Novel silicon carbide devices for high power and high temperature applications

Silicon Carbide (SiC) offers great promise in high power, high temperature applications. This research focuses on the development of SiC devices, specifically the two most important devices in semiconductor power electronics: SiC Schottky diodes and PN junction diodes.; A novel Schottky diode named MOSSD is presented and experimental results show that MOSSD exhibits significantly lower leakage currents and high breakdown voltages compared to the conventional Schottky diode with the same footprint area. The accumulation layer formed beneath MOS structure helps spread the forward current laterally. Thus, MOSSD makes no serious sacrifice in forward current characteristics. To decrease the forward voltage drop of the lateral Schottky diode, a novel structure named ACCU-LSD is proposed and fabricated.

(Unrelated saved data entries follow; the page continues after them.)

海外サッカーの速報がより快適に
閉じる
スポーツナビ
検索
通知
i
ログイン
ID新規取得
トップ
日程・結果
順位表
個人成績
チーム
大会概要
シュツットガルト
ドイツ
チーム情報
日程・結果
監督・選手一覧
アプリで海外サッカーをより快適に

The accumulation layer provides a current channel with low specific on state resistance. The accumulation layer contribution depends on the forward bias, operational temperature and the oxide film thickness. Because of their excellent electrical characteristics, MOSSD and ACCU-LSD are promising Schottky diode structures for high power and high temperature applications. In this work, it has been demonstrated that high temperature annealing can improve the Schottky diode characteristics by suppressing the leaky secondary diode, caused by the heterogeneous barrier height.; Power P+PN+ diodes were fabricated and forward conduction performances were measured and compared to identical P +NN+ diodes. Results show that P+PN + diodes exhibit a non-linear behavior at room temperature and higher forward current density above a certain forward bias compared to P +NN+ diodes. The superior forward performance of the P+PN+ diode is attributed to its high injection efficiency and low carrier recombination. Ideal ohmic contacts in the SiC PN junction are also demonstrated for the first time in this research, and forward electrical characteristics are investigated systematically.; This research work also investigates the electrical performance comparison between N and P type Schottky diodes; a novel technique to obtain thick oxide film on SiC is invented and characterized. Finally, two novel wafer designs for high voltage applications are simulated.